Las tribus de mi calle
Ir a ver al Indio es mucho más que ir a verlo. Según las posibilidades del público, sus condiciones materiales, la naturaleza de la travesía varía. Nosotrxs, por ejemplo, lxs trece o catorce que somos cada vez, estudiantes, laburantes, jóvenes profesionales, nos abastecemos de buena comida y bebida, alquilamos un lugar cómodo y realizamos una especie de retiro del que el show es parte fundamental, pero no exclusiva. Nosotrxs, que por coyuntura podemos, pagamos a modo de bono contribución una entrada que sabemos nunca van a cortar. Ya desde esa instancia empezamos a construir la experiencia de lo colectivo. Porque en cada entrada está el aporte a que ocurra el show con la magnitud inherente que tiene, para que lo imposible sea posible, y, además, para incluir a los que sabemos que vendrán sin poder o sin querer pagar la entrada. Registrar lo distinto es el primer paso para una construcción genuina de ese colectivo.
Las mal llamadas hordas que invaden ciudades acarrean pibes que trabajan en los astilleros, Maritas que lo hacen por la guita, operarios con salarios de miseria. Dirás, ¿qué importa eso? Importa, y mucho. Un punto compartido con la percepción de muchos amigxs de éste Olavarria es que hubo un poco más de reviente que de costumbre. Un poco. Aunque siempre hubo reviente, esta vez parecería que hubo gente mucho más rota, más sacada, más enajenada. Pero pocos se han puesta a desentrañar qué hay ahí. Cómo leer esa miseria hecha cuerpo. Cómo interpretar esos nervios (esos chicos son como bombas pequeñitas). Ninguna de las crónicas hepáticas repara profundo en quiénes son y de dónde viene esa pibada, qué vibra en sus nervios. Porque si reemplazamos en la lectura la irreverencia del descabezado por la exclusión de los caídos del sistema, el panorama es otro.
El reviente es más reviente porque hay mucha más gente queriendo arrancarse la cabeza. Quizá sean pibitos y pibitas que surfearon los últimos años en un populismo que les dio una chance más, algo distinta, a la que a sus padres les dieron en los 90. No hay exclusión sin violencia.

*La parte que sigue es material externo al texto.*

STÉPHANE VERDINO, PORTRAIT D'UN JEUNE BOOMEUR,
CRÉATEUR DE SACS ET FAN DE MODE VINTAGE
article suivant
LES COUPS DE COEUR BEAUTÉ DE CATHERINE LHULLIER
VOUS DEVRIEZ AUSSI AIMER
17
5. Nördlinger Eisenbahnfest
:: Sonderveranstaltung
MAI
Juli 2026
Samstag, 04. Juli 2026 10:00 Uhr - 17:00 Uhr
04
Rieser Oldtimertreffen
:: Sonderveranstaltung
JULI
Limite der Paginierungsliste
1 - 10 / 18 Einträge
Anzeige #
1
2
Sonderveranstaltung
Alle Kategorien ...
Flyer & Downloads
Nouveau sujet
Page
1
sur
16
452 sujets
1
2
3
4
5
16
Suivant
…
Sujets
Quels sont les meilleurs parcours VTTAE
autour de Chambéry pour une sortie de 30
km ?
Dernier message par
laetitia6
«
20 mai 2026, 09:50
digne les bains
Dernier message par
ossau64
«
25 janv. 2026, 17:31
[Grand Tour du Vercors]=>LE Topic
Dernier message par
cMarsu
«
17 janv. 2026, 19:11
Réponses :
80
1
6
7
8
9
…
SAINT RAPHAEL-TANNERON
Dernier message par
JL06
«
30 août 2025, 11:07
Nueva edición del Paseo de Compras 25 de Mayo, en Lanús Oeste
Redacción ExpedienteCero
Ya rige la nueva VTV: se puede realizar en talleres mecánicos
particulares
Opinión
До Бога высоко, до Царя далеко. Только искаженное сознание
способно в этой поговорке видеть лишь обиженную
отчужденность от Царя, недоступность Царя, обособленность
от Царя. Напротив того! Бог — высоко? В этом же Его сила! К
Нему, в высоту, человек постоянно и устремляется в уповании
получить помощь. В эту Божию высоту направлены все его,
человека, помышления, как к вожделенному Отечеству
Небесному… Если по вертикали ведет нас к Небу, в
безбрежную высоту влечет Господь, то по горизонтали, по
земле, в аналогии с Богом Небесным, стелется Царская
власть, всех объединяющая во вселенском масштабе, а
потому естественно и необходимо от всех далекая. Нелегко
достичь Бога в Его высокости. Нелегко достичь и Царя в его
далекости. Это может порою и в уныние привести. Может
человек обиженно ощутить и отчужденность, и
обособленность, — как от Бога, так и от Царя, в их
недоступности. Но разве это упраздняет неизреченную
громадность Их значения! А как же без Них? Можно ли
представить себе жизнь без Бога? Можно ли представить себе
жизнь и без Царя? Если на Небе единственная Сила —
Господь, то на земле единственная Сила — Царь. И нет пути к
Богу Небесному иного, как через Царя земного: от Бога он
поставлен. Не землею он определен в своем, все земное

Elegir la provincia de Buenos Aires, Olavarría en su proximidad a los distritos más poblados del país, con el contexto de un poder político y policial en reestructuración, parece haber sido una apuesta muy riesgosa, demasiado. Y la postal de las calles tiene entonces matices de los años del apogeo neoliberal noventoso, calamitoso, con la miseria de esas almas que penan con excesos un sistema que vuelve a patearles el culito y los saca para afuera.
La noche que fue más oscura
La sensación es también la de haber saltado el umbral del código propio, exponer la intimidad nuestra a un mundo con poca voluntad para tolerar a los distintos. La entrada sin anestesia y desmesurada a un lugar que estaba a resguardo, protegido por sus propias huestes.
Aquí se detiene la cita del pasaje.